A visit to the American military cemetery at Meuse-Argonne, France, 1979. (Photo: Marjorie Shostak)

B’ruchim ha-ba’im, Sholem aleichem, Byenvenídos, Akolyo, Ahlan wi-sahlan, Welcome!

Starting as a tiny tribal state , battered from the beginning by bullying empires, Jews emerged on the world scene with a book in their hands that brought a message of ethical law and a single God that trumped all others and that all could therefore believe in.

But it also held the history of a particular people, one whose destiny was now cast to the winds of worldwide hatred, mingled with an odd admiring resentment. Again and again, in far-off places with strange-sounding names, they were trusted with the treasuries of nations and the health of potentates, the cultivation of science, art, and literature and occasionally even the command of armies.

Yet they somehow also kept , or were kept, to themselves, and wherever they were they yearned toward Jerusalem. Even as their history of hatred culminated in the worst mass murder the world has known, they were restoring their tiny and, yes, still tribal state, still battered and buffeted by bullies.

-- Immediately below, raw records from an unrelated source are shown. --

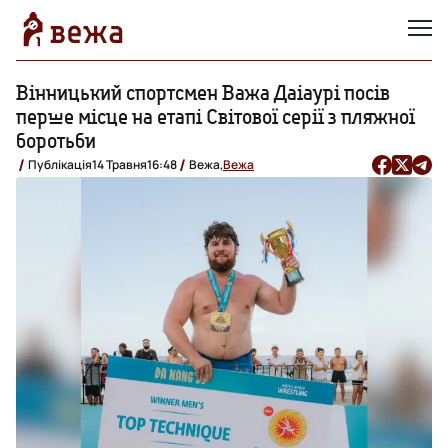
Вінницький спортсмен Важа Даіаурі посів
перше місце на етапі Світової серії з пляжної
боротьби
Публікація
14 Травня
16:48
Вежа,
Вежа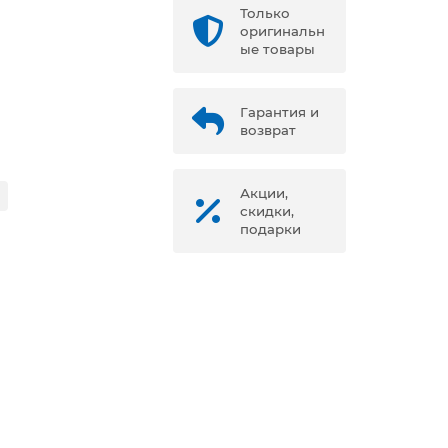
Только
оригинальн
ые товары
Гарантия и
возврат
Акции,
скидки,
подарки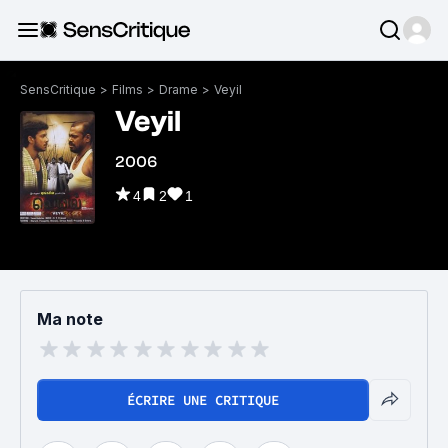
SensCritique
>
Films
>
Drame
>
Veyil
Veyil
2006
4
2
1
Ma note
ÉCRIRE UNE CRITIQUE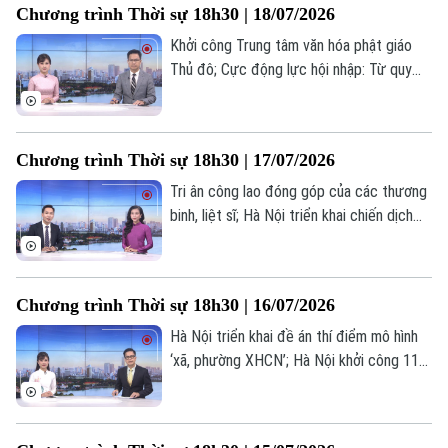
Chương trình Thời sự 18h30 | 18/07/2026
một số nội dung đáng chú ý trong chương
0865.116.699 (hotline)
0865.116.699
trình hôm nay.
Khởi công Trung tâm văn hóa phật giáo
Thủ đô; Cực động lực hội nhập: Từ quy
hoạch đến không gian phát triển mới; Chủ
động phòng ngừa – Hạn chế nguy cơ
cháy nổ;... là một số nội dung đáng chú ý
Chương trình Thời sự 18h30 | 17/07/2026
trong chương trình hôm nay.
Tri ân công lao đóng góp của các thương
binh, liệt sĩ; Hà Nội triển khai chiến dịch
100 ngày chuyển đổi số; Khoa học công
nghệ - Động lực phát triển mới của Hà
Nội;... là một số nội dung đáng chú ý trong
Chương trình Thời sự 18h30 | 16/07/2026
chương trình hôm nay.
Hà Nội triển khai đề án thí điểm mô hình
‘xã, phường XHCN’; Hà Nội khởi công 114
dự án nhà ở xã hội trong tháng 9/2026;
Để hạnh phúc là thước đo phát triển của
Hà Nội;... là một số nội dung đáng chú ý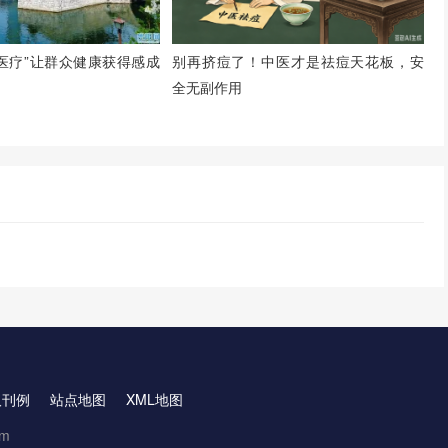
+医疗”让群众健康获得感成
别再挤痘了！中医才是祛痘天花板，安
全无副作用
取刊例
站点地图
XML地图
om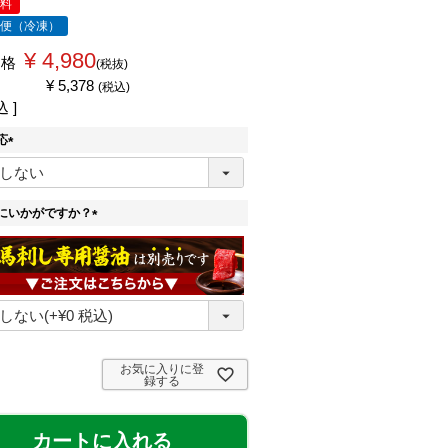
無料
ル便（冷凍）
¥
4,980
価格
税抜
¥
5,378
税込
込
応
(
必
須
にいかがですか？
)
(
必
須
)
お気に入りに登
録する
カートに入れる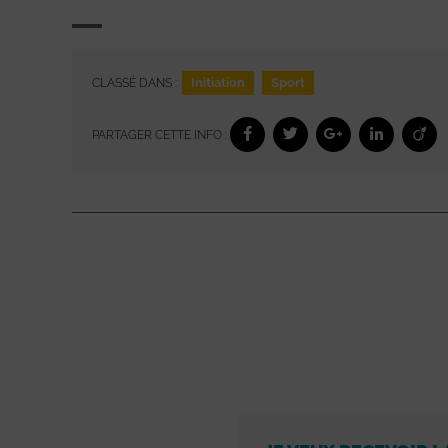
Initiation
Sport
CLASSÉ DANS :
PARTAGER CETTE INFO :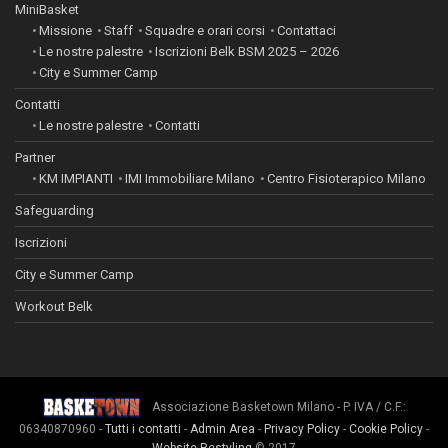
MiniBasket
Missione
Staff
Squadre e orari corsi
Contattaci
Le nostre palestre
Iscrizioni Belk BSM 2025 – 2026
City e Summer Camp
Contatti
Le nostre palestre
Contatti
Partner
KM IMPIANTI
IMI Immobiliare Milano
Centro Fisioterapico Milano
Safeguarding
Iscrizioni
City e Summer Camp
Workout Belk
Associazione Basketown Milano - P. IVA / C.F.:
06340870960 -
Tutti i contatti
-
Admin Area
-
Privacy Policy
-
Cookie Policy
-
Website Restyling
© 2017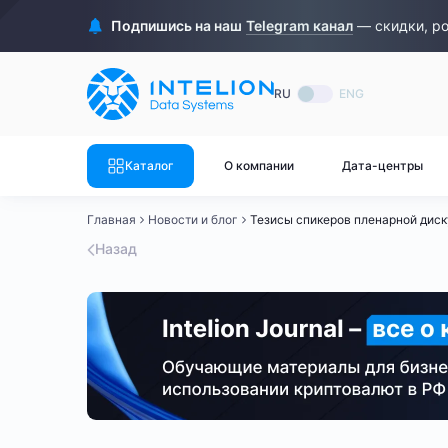
ASIC майнеры
Готовый 
Подпишись на наш
Telegram канал
— скидки, р
Готовый 
Bitmain
Готовый 
RU
ENG
Готовый 
Whatsminer
Готовый 
Каталог
О компании
Дата-центры
Goldshell
Готовый 
Главная
Новости и блог
Тезисы спикеров пленарной дис
Готовый 
Canaan
Назад
Готовый 
Готовый 
Innosilicon
Готовый 
Iceriver
Готовый 
Готовый 
Смотреть весь каталог
Смотрет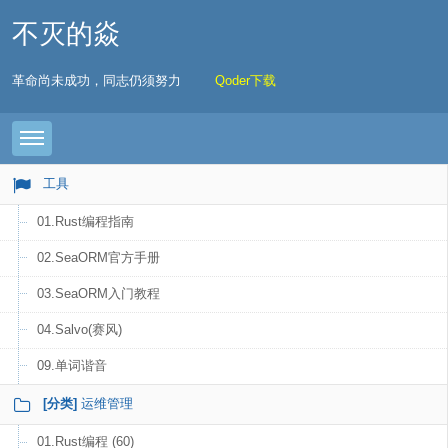
不灭的焱
革命尚未成功，同志仍须努力
Qoder下载
Toggle navigation
工具
01.Rust编程指南
02.SeaORM官方手册
03.SeaORM入门教程
04.Salvo(赛风)
09.单词谐音
[分类]
运维管理
01.Rust编程 (60)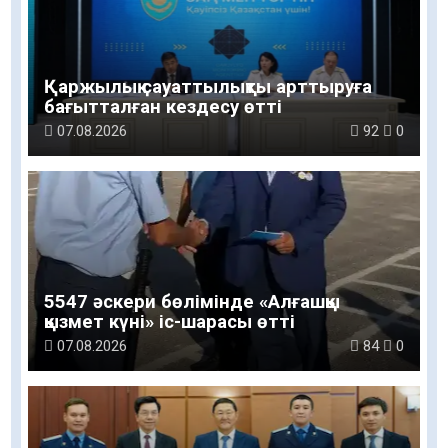
Қаржылық сауаттылықты арттыруға
бағытталған кездесу өтті
07.08.2026
92
0
5547 әскери бөлімінде «Алғашқы
қызмет күні» іс-шарасы өтті
07.08.2026
84
0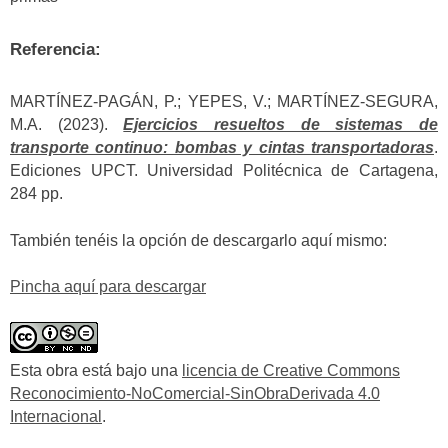
Referencia:
MARTÍNEZ-PAGÁN, P.; YEPES, V.; MARTÍNEZ-SEGURA,
M.A. (2023).
Ejercicios resueltos de sistemas de
transporte continuo: bombas y cintas transportadoras
.
Ediciones UPCT. Universidad Politécnica de Cartagena,
284 pp.
También tenéis la opción de descargarlo aquí mismo:
Pincha aquí para descargar
Esta obra está bajo una
licencia de Creative Commons
Reconocimiento-NoComercial-SinObraDerivada 4.0
Internacional
.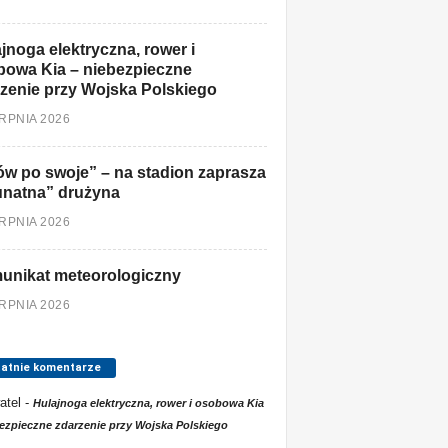
jnoga elektryczna, rower i
owa Kia – niebezpieczne
zenie przy Wojska Polskiego
ERPNIA 2026
w po swoje” – na stadion zaprasza
unatna” drużyna
ERPNIA 2026
unikat meteorologiczny
ERPNIA 2026
tatnie komentarze
atel
-
Hulajnoga elektryczna, rower i osobowa Kia
ezpieczne zdarzenie przy Wojska Polskiego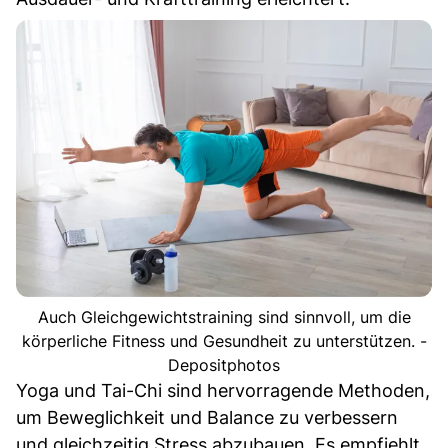
Auch Gleichgewichtstraining sind sinnvoll, um die
körperliche Fitness und Gesundheit zu unterstützen. -
Depositphotos
Yoga und Tai-Chi sind hervorragende Methoden,
um Beweglichkeit und Balance zu verbessern
und gleichzeitig Stress abzubauen. Es empfiehlt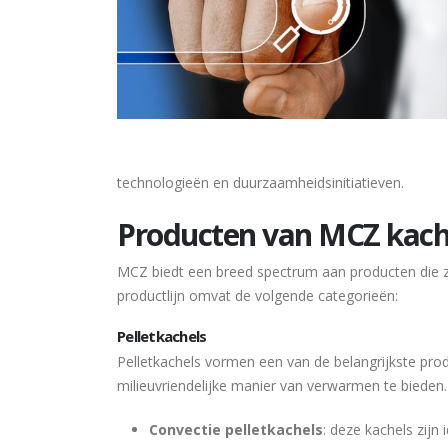
technologieën en duurzaamheidsinitiatieven.
Producten van MCZ kach
MCZ biedt een breed spectrum aan producten die 
productlijn omvat de volgende categorieën:
Pelletkachels
Pelletkachels vormen een van de belangrijkste pro
milieuvriendelijke manier van verwarmen te bieden.
Convectie pelletkachels
: deze kachels zijn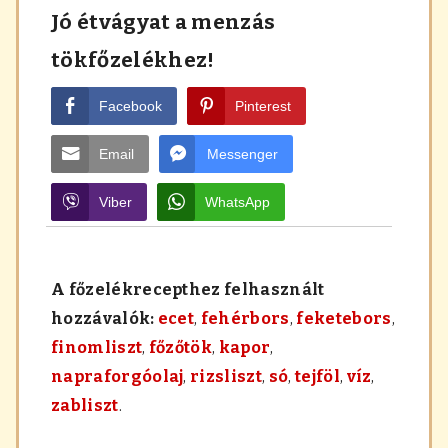
Jó étvágyat a menzás
tökfőzelékhez!
Facebook
Pinterest
Email
Messenger
Viber
WhatsApp
A főzelékrecepthez felhasznált
hozzávalók:
ecet
,
fehérbors
,
feketebors
,
finomliszt
,
főzőtök
,
kapor
,
napraforgóolaj
,
rizsliszt
,
só
,
tejföl
,
víz
,
zabliszt
.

But today, after so many centuries of leaning on God alone for protection, Jews came to believe that God helps those who help themselves. They may be as insecure in their homeland as in most other places, but they belong there. Their enemies are as strong as ever, but now the Jews are strong too. Their sentiment is I am home, and their watchword, Never again.

America’s Jews have a different problem. The Jews in their history have weathered every human storm, survived all natural and unnatural disasters. But there is one challenge they have never before faced: Complete acceptance. The American Jewish community, rich, vital, politically strong, and very Jewish at the core, is hemorrhaging at the margins, and no one has yet figured out what to do.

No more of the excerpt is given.